J’en suis convaincu. Une réponse sérieuse du secteur de la construction au changement climatique, le plus grand défi de notre époque, ne sera guère possible sans une collaboration interdisciplinaire et numérique. D’une part, la durabilité des bâtiments traverse l’ensemble de leur cycle de vie, de la construction au démantèlement, en passant par l’exploitation et la transformation. D’autre part, chaque matériau utilisé, chaque matériau de construction et chaque produit a son propre cycle de vie. Une telle approche multidisciplinaire, à la fois globale et très détaillée, ne peut être réalisée que de manière imprécise, avec des estimations et des hypothèses approximatives, ou de manière précise, à l’aide de méthodes numériques. Les modèles de bâtiments constituent à cet égard la meilleure base, mais cela suppose que toutes les parties prenantes maîtrisent bien leur propre discipline sur le plan numérique. C’est en effet la seule façon de créer une base permettant d’apporter sa propre contribution sous forme de modèles 3D, également de manière numérique et interdisciplinaire.
Les entreprises qui ne misent pas sur le BIM ont perdu la course. Êtes-vous d’accord?

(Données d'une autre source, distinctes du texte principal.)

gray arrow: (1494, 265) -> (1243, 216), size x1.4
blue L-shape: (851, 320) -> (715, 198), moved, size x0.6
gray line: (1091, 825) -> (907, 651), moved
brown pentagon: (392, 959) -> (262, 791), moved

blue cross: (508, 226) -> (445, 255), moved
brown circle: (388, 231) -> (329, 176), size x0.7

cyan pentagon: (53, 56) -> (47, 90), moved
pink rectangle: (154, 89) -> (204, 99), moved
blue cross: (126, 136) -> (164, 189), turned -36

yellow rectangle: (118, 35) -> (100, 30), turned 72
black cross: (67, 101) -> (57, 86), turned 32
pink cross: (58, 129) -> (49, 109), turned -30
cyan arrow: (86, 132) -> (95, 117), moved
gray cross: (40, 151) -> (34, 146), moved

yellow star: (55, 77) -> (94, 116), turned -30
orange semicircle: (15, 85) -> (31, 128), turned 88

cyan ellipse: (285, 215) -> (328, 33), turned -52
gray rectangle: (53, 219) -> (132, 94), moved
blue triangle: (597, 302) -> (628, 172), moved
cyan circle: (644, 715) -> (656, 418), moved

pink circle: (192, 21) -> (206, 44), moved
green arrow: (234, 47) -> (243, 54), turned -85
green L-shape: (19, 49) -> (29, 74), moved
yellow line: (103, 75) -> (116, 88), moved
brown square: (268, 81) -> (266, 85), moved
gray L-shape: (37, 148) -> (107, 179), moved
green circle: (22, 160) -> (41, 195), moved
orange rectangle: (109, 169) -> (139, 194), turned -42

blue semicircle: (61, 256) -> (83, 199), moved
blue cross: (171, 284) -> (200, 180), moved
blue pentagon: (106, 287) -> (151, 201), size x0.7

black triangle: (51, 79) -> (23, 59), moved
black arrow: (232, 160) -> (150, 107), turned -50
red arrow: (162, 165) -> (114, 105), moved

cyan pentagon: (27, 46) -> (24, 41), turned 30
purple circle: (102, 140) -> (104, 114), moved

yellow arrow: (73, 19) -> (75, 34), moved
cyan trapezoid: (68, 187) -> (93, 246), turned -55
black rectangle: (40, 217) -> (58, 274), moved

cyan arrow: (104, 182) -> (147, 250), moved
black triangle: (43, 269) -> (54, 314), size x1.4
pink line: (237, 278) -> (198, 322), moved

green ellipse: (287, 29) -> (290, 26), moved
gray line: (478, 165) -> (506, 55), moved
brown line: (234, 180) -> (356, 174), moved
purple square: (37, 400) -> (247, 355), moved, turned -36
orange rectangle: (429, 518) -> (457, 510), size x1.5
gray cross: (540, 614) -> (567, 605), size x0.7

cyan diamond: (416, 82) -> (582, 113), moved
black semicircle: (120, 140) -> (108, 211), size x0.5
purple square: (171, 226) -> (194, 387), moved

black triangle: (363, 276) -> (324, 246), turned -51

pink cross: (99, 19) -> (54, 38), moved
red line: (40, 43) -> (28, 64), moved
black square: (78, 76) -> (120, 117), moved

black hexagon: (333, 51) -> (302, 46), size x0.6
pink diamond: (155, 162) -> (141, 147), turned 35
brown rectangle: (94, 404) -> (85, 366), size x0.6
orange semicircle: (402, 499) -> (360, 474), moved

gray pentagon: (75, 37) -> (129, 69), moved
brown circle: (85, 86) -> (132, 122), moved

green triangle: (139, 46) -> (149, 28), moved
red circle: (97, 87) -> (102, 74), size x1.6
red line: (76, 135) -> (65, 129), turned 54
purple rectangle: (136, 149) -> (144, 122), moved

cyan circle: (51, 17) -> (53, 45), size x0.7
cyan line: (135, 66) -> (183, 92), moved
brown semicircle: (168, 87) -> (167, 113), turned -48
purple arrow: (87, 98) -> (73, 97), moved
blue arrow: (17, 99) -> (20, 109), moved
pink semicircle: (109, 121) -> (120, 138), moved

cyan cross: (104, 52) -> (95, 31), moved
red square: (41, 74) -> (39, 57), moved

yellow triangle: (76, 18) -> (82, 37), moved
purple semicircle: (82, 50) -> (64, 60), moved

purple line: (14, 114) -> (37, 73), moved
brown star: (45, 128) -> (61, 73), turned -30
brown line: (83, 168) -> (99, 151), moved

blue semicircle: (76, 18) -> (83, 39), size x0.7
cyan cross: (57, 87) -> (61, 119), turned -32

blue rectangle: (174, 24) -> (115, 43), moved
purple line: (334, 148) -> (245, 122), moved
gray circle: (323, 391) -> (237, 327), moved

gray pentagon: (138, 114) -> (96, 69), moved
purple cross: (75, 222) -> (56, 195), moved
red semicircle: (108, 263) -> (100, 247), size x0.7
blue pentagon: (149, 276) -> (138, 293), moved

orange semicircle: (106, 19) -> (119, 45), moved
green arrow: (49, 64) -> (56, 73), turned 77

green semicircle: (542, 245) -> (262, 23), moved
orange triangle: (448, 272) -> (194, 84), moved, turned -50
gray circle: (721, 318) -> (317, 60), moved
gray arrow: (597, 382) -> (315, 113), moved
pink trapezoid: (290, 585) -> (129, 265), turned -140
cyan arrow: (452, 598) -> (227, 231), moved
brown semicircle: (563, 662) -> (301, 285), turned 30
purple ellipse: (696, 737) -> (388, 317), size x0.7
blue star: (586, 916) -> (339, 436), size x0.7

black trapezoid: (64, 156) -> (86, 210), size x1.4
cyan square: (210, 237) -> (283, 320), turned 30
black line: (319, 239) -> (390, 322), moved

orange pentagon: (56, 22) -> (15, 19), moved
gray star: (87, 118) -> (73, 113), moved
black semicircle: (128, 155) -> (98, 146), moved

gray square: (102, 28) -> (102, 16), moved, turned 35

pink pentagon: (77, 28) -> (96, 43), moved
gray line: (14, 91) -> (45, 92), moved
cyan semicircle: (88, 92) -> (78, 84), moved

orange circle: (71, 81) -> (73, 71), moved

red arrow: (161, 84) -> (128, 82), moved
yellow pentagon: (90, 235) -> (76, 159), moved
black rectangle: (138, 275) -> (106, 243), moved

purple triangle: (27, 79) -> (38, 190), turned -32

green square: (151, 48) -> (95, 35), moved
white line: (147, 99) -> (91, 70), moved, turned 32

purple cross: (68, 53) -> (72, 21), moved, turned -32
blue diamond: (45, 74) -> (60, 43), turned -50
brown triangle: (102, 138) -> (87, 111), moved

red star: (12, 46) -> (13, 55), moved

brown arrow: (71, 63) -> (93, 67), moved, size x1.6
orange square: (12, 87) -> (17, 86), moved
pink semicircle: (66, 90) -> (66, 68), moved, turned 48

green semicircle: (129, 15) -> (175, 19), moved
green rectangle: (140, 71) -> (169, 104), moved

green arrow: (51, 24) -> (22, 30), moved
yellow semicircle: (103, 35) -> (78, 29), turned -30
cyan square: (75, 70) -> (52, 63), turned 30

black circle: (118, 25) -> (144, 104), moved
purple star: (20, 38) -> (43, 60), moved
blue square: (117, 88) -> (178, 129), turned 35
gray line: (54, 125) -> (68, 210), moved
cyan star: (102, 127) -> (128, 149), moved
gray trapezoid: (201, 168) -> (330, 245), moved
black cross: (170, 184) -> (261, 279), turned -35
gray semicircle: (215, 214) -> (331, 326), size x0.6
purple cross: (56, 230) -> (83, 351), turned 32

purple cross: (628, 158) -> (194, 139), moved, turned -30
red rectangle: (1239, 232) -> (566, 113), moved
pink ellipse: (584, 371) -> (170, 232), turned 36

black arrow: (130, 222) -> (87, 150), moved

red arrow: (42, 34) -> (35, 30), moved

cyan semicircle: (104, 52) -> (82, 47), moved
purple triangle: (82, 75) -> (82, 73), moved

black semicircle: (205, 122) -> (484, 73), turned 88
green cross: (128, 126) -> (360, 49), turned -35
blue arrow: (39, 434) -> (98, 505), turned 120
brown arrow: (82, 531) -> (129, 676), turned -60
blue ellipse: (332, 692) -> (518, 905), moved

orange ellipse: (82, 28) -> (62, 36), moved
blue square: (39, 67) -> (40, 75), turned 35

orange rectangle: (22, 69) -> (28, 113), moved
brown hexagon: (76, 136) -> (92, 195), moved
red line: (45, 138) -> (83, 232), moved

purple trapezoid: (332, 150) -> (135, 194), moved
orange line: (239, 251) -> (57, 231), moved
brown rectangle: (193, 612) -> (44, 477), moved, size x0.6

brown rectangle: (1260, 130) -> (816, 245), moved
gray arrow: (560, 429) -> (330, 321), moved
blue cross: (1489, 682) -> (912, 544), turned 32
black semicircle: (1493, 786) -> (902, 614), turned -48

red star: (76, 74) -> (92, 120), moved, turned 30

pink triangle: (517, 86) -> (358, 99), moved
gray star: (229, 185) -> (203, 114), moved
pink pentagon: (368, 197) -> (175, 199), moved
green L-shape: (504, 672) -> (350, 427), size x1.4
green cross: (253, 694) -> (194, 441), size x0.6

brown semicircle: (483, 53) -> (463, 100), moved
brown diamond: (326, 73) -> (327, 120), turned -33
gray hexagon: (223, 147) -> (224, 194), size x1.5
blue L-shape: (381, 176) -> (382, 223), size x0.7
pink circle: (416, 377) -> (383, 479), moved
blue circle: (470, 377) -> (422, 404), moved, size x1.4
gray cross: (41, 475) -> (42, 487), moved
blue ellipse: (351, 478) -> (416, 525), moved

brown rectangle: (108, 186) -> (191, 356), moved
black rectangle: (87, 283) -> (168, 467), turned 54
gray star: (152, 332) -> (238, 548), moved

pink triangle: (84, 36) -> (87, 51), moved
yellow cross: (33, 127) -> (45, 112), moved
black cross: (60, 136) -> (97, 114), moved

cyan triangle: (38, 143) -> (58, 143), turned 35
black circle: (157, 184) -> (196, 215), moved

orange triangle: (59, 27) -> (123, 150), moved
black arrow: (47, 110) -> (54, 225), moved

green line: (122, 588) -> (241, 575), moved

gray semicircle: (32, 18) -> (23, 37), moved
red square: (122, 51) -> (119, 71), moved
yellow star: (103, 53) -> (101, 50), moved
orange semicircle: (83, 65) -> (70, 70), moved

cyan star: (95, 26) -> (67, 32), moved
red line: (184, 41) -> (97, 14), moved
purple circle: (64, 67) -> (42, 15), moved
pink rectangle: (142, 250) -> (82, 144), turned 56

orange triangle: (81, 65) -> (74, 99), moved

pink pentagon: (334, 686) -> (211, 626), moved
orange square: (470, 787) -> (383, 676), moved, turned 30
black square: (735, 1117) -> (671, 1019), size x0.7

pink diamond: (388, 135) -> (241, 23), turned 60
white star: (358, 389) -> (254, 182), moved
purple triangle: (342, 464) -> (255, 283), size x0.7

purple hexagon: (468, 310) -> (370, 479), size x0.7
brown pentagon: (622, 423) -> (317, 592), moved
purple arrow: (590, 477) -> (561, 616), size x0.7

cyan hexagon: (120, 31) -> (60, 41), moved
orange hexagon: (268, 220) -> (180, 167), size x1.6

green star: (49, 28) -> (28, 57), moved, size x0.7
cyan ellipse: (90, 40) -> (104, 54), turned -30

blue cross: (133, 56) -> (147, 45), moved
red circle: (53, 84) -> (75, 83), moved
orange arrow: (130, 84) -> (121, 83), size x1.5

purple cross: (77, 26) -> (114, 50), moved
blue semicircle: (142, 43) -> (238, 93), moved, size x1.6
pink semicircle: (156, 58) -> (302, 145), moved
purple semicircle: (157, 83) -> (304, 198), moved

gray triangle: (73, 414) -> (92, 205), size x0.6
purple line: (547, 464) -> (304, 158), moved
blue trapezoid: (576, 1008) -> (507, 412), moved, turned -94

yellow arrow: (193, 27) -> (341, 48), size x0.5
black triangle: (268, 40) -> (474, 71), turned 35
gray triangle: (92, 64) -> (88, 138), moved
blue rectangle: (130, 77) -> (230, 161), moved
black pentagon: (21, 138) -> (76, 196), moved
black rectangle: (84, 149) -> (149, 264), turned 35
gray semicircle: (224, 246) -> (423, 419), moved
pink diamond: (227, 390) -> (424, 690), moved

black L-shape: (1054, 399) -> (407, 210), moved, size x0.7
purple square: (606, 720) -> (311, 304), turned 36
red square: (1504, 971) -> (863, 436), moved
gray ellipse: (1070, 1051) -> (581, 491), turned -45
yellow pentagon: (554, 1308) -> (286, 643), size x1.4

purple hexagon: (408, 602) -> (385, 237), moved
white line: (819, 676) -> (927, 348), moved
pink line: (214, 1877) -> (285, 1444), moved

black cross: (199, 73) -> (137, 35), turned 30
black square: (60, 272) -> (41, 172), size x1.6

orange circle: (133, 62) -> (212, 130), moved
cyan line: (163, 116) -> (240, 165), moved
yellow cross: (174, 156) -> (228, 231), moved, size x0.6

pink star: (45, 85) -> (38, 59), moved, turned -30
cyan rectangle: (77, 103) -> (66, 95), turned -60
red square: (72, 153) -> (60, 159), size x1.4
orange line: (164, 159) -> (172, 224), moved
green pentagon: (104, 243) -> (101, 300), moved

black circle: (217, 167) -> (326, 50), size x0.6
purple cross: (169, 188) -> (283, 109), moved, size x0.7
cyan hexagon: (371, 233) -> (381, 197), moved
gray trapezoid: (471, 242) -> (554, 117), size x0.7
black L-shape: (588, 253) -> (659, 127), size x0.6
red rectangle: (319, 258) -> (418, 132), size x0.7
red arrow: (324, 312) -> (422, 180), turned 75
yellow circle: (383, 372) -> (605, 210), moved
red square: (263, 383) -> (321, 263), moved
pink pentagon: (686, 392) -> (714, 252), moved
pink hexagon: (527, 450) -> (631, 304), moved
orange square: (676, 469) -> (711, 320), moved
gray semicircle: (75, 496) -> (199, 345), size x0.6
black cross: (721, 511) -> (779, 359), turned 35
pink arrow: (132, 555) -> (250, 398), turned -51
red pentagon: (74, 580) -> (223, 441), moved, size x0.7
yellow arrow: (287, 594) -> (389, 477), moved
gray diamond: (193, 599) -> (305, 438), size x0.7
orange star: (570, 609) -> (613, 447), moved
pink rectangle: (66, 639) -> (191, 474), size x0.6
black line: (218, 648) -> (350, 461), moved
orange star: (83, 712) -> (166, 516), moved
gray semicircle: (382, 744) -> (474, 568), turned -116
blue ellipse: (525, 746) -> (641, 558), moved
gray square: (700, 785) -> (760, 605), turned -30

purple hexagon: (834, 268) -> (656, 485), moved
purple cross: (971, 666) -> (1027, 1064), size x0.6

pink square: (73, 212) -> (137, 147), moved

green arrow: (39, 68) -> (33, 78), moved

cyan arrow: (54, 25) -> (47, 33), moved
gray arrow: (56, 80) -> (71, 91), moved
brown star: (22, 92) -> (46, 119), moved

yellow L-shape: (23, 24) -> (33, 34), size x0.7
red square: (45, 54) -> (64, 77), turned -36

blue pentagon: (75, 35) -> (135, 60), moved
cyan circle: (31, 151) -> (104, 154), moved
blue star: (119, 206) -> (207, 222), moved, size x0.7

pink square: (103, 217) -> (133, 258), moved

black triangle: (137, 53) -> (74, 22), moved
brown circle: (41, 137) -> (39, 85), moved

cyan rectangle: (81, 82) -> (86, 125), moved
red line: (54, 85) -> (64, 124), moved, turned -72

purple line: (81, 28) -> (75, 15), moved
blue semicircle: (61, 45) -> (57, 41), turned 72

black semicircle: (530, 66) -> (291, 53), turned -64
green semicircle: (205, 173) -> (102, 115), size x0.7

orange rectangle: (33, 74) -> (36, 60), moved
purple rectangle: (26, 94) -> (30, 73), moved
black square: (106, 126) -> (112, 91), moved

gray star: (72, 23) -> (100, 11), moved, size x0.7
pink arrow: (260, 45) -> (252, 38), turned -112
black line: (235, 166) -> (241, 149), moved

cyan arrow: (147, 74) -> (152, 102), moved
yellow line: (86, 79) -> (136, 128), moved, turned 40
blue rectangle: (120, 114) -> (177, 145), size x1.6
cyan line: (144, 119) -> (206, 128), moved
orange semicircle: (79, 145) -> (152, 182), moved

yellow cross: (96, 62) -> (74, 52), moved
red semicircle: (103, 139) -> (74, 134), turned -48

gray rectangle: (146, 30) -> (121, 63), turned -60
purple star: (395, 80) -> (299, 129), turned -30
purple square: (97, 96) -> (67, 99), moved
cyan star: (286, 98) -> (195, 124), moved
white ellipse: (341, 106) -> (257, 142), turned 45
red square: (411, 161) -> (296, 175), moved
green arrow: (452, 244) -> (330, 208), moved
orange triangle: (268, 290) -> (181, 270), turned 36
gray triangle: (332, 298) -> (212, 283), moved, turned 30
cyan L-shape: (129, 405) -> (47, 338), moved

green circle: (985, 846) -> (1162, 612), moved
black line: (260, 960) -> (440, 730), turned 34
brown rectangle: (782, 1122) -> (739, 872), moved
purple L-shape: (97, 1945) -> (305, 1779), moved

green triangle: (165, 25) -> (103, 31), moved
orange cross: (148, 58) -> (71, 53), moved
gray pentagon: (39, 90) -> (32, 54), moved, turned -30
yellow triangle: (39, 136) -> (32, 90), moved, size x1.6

Je ne le formulerais pas de manière aussi générale, même si l’affirmation n’est pas totalement fausse pour certains domaines tels que les grands projets. On peut le formuler ainsi: «Les entreprises qui ne misent pas sur le BIM réduisent de plus en plus leurs propres possibilités.» Les donneuses et donneurs d’ordre qui exigent le BIM ont entre-temps souvent acquis les compétences et l’expérience nécessaires et sont vraiment sérieux. En conséquence, je reçois de plus en plus de demandes de personnes et d’entreprises qui souhaitent soumissionner pour un contrat, mais qui ne savent pas encore comment proposer ou fournir les prestations BIM requises.
Andreas Pilot (43 ans) est architecte, entrepreneur en informatique et BIM manager. Depuis 2019, il dirige le BIM-Studio à l’Université technique de Darmstadt, où il se concentre sur l’enseignement et la recherche de méthodes interdisciplinaires basées sur des modèles. Il s’engage bénévolement auprès de différentes organisations, telle que buildingSMART ou la Chambre fédérale allemande des architectes, et a cofondé le réseau professionnel BIM_ag. Il coache notamment des architectes, des maîtres d’ouvrage et des entreprises sur le BIM et accompagne la mise en œuvre de méthodes numériques. Pour se détacher du numérique, il aime pratiquer des activités plus «pures», telles que la randonnée, la voile et le kitesurf.